A colleague handed me a sheet of paper on which she’d scribbled notes to herself, turning it over to expose a “fashion citation” card. She suggested I blog about it and I’ve accepted her challenge. It’s a checklist of potential fashion faux pas, which would be funny if it didn’t sit under the heading “Did You Dress In The Dark?” followed by a short paragraph about how fashion infractions are a crime, “remember that the rest of us have to look at you.” I am so over this lookist, women-on-women social violence, that I’m entirely unwilling to have a sense of humor or irony about this small slip of paper. It’s emblematic of the ills facing our society in the current moment, and I want this adult mean girl phenomenon (see: you can’t sit with us) to stop immediately. Women need to be putting other women up, treating each other as teammates, and looking deeper than the surface. Our survival and quality of life depend on it.
Let’s take this negative, filthy little piece of paper line by line and blast it to bits, shall we? Not interested? Pick up an US Weekly or head directly to gofugyourself.com.
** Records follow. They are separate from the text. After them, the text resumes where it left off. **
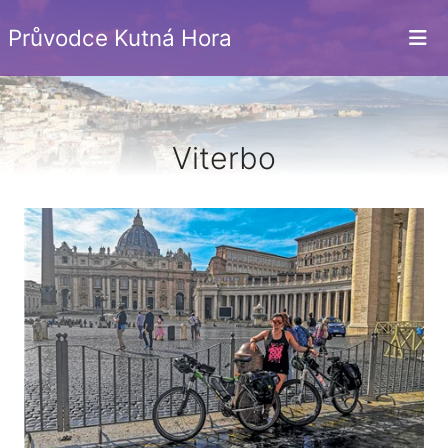
Průvodce Kutná Hora
Viterbo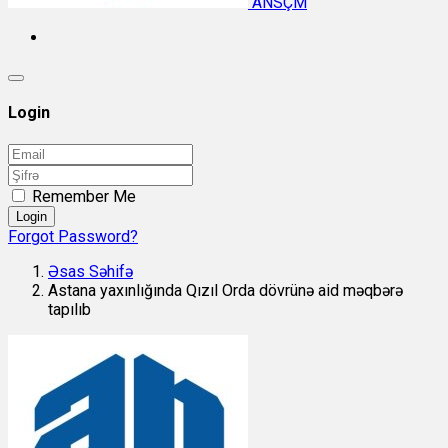
ANSÇM
Login
Remember Me
Login
Forgot Password?
Əsas Səhifə
Astana yaxınlığında Qızıl Orda dövrünə aid məqbərə
tapılıb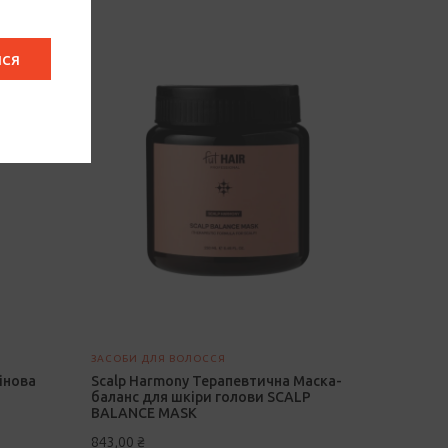
ИСЯ
ЗАСОБИ ДЛЯ ВОЛОССЯ
інова
Scalp Harmony Терапевтична Маска-
баланс для шкіри голови SCALP
BALANCE MASK
843,00
₴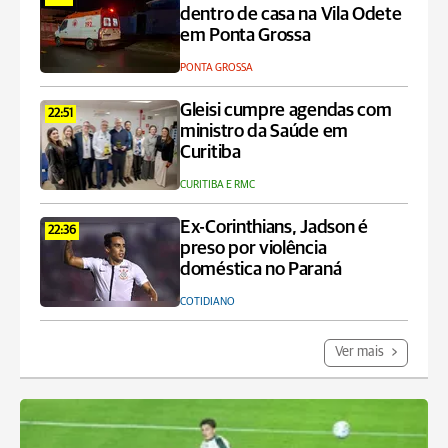
dentro de casa na Vila Odete
em Ponta Grossa
PONTA GROSSA
Gleisi cumpre agendas com
22:51
ministro da Saúde em
Curitiba
CURITIBA E RMC
Ex-Corinthians, Jadson é
22:36
preso por violência
doméstica no Paraná
COTIDIANO
Ver mais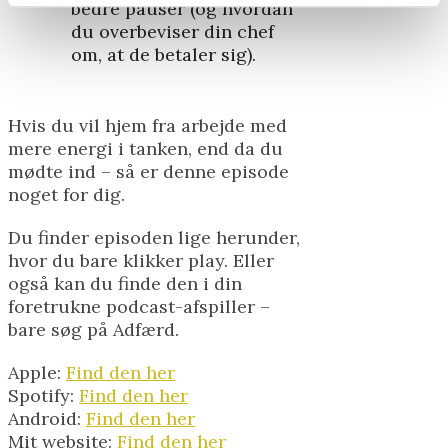
bedre pauser (og hvordan
du overbeviser din chef
om, at de betaler sig).
Hvis du vil hjem fra arbejde med
mere energi i tanken, end da du
mødte ind – så er denne episode
noget for dig.
Du finder episoden lige herunder,
hvor du bare klikker play. Eller
også kan du finde den i din
foretrukne podcast-afspiller –
bare søg på Adfærd.
Apple:
Find den her
Spotify:
Find den her
Android:
Find den her
Mit website:
Find den her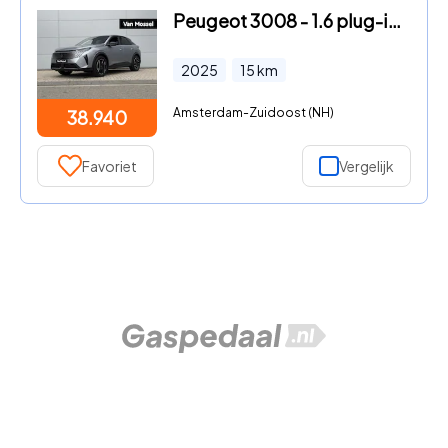
Peugeot 3008 - 1.6 plug-in Hybrid 195 Allure | Panoramic Navigation Pack |
2025
15
km
Amsterdam-Zuidoost (NH)
38.940
Favoriet
Vergelijk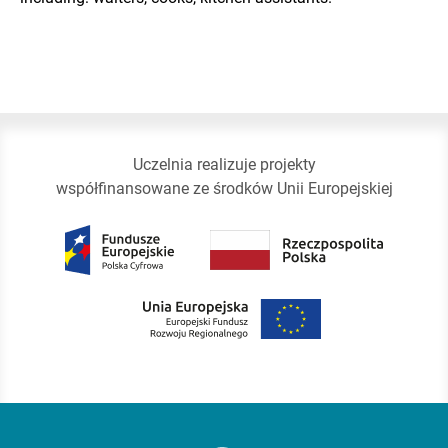
Uczelnia realizuje projekty
współfinansowane ze środków Unii Europejskiej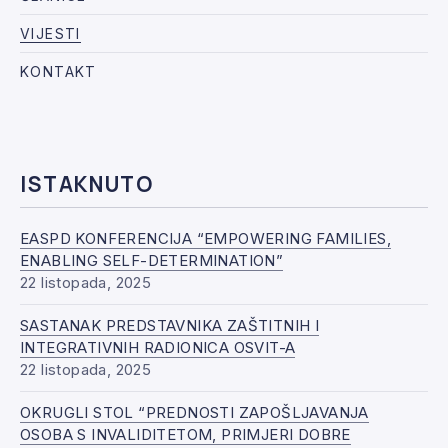
VIJESTI
KONTAKT
ISTAKNUTO
EASPD KONFERENCIJA “EMPOWERING FAMILIES,
ENABLING SELF-DETERMINATION”
22 listopada, 2025
SASTANAK PREDSTAVNIKA ZAŠTITNIH I
INTEGRATIVNIH RADIONICA OSVIT-A
22 listopada, 2025
OKRUGLI STOL “PREDNOSTI ZAPOŠLJAVANJA
OSOBA S INVALIDITETOM, PRIMJERI DOBRE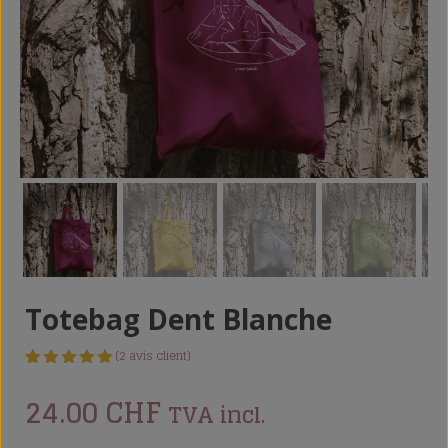
Totebag Dent Blanche
(
2
avis client)
Noté
2
5.00
sur 5
24.00
CHF
TVA incl.
basé
sur
notations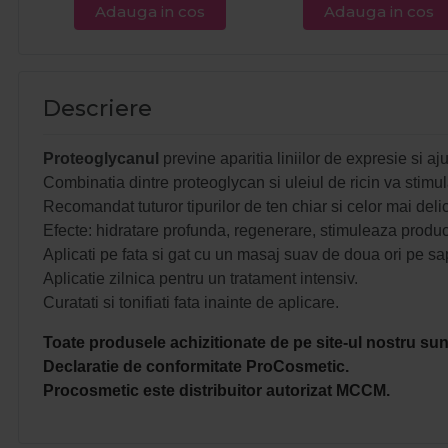
Adauga in cos
Adauga in cos
Descriere
Proteoglycanul
previne aparitia liniilor de expresie si aju
Combinatia dintre proteoglycan si uleiul de ricin va stimul
Recomandat tuturor tipurilor de ten chiar si celor mai deli
Efecte: hidratare profunda, regenerare, stimuleaza produc
Aplicati pe fata si gat cu un masaj suav de doua ori pe s
Aplicatie zilnica pentru un tratament intensiv.
Curatati si tonifiati fata inainte de aplicare.
Toate produsele achizitionate de pe site-ul nostru sunt
Declaratie de conformitate ProCosmetic.
Procosmetic este distribuitor autorizat MCCM.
I’m going to call myself out and say that some of the items on the checklist are certainly things I’ve noticed about other women’s outfits and thought, “oooh, that’s not great”. Cameltoe. Socks with sandals. Visible pantyline. My issues with these items have more to do with the line and flow of a look being spoiled, than they do with the worth of the person sporting them. Having worked at GAP and Nordstrom for many years, I’m tempted to offer help, but then I check myself, since it wasn’t asked for. Unless I’m working in the profession, and someone’s in my fitting room, I zip it. There’s more to public life than offering unsolicited fashion advice.
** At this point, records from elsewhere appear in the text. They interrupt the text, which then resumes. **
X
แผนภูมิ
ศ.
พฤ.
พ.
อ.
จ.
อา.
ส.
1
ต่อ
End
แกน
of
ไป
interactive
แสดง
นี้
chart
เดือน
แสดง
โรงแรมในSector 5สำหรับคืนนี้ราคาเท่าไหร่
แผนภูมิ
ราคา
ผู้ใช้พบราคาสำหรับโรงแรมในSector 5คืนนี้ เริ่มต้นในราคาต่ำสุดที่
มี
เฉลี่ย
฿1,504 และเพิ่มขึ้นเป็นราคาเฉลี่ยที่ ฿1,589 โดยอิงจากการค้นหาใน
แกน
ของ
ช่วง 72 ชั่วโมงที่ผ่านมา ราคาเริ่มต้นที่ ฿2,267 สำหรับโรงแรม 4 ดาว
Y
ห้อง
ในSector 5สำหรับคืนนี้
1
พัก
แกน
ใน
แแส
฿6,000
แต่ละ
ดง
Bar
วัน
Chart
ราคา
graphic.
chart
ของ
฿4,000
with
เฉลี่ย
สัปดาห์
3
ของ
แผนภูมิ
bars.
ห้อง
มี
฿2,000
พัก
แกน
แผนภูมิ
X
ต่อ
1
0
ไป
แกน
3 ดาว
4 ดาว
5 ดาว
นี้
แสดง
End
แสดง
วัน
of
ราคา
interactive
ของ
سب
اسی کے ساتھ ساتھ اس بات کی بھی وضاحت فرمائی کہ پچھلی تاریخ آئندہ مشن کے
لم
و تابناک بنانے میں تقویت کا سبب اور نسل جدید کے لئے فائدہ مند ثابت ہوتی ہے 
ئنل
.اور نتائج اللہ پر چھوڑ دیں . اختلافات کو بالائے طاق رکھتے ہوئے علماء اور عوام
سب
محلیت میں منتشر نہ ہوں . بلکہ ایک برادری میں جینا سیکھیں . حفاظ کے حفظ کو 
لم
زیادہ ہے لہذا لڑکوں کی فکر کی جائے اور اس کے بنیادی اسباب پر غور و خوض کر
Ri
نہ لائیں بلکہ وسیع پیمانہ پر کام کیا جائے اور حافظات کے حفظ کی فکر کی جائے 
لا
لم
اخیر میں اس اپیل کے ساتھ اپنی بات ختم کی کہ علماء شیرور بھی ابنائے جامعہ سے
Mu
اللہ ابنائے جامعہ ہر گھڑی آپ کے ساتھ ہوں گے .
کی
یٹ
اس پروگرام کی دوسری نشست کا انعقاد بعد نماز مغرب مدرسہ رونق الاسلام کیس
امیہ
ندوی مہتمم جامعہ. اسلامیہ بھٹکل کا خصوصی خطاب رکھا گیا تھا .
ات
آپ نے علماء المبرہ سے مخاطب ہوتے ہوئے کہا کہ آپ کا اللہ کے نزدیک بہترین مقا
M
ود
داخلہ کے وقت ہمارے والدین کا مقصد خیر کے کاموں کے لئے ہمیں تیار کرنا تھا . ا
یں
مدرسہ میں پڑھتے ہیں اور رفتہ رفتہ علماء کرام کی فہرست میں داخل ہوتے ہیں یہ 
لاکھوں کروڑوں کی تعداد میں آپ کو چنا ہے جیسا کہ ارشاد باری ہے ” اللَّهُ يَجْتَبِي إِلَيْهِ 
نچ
The items that blow me up have to do with body shape and size. They are cleverly planted between innocuous-sounding items such as “holiday sweater” (which really shouldn’t be a thing now that everyone throws a bad holiday sweater party each year), “knee socks with skirt” (the 90s are coming back in a fierce way, and the movie Clueless has reached cult classic status, so it’s only a matter of time), or “accessories abuse” (with the ubiquity of Charming Charlie stores, I’m not sure this will last either).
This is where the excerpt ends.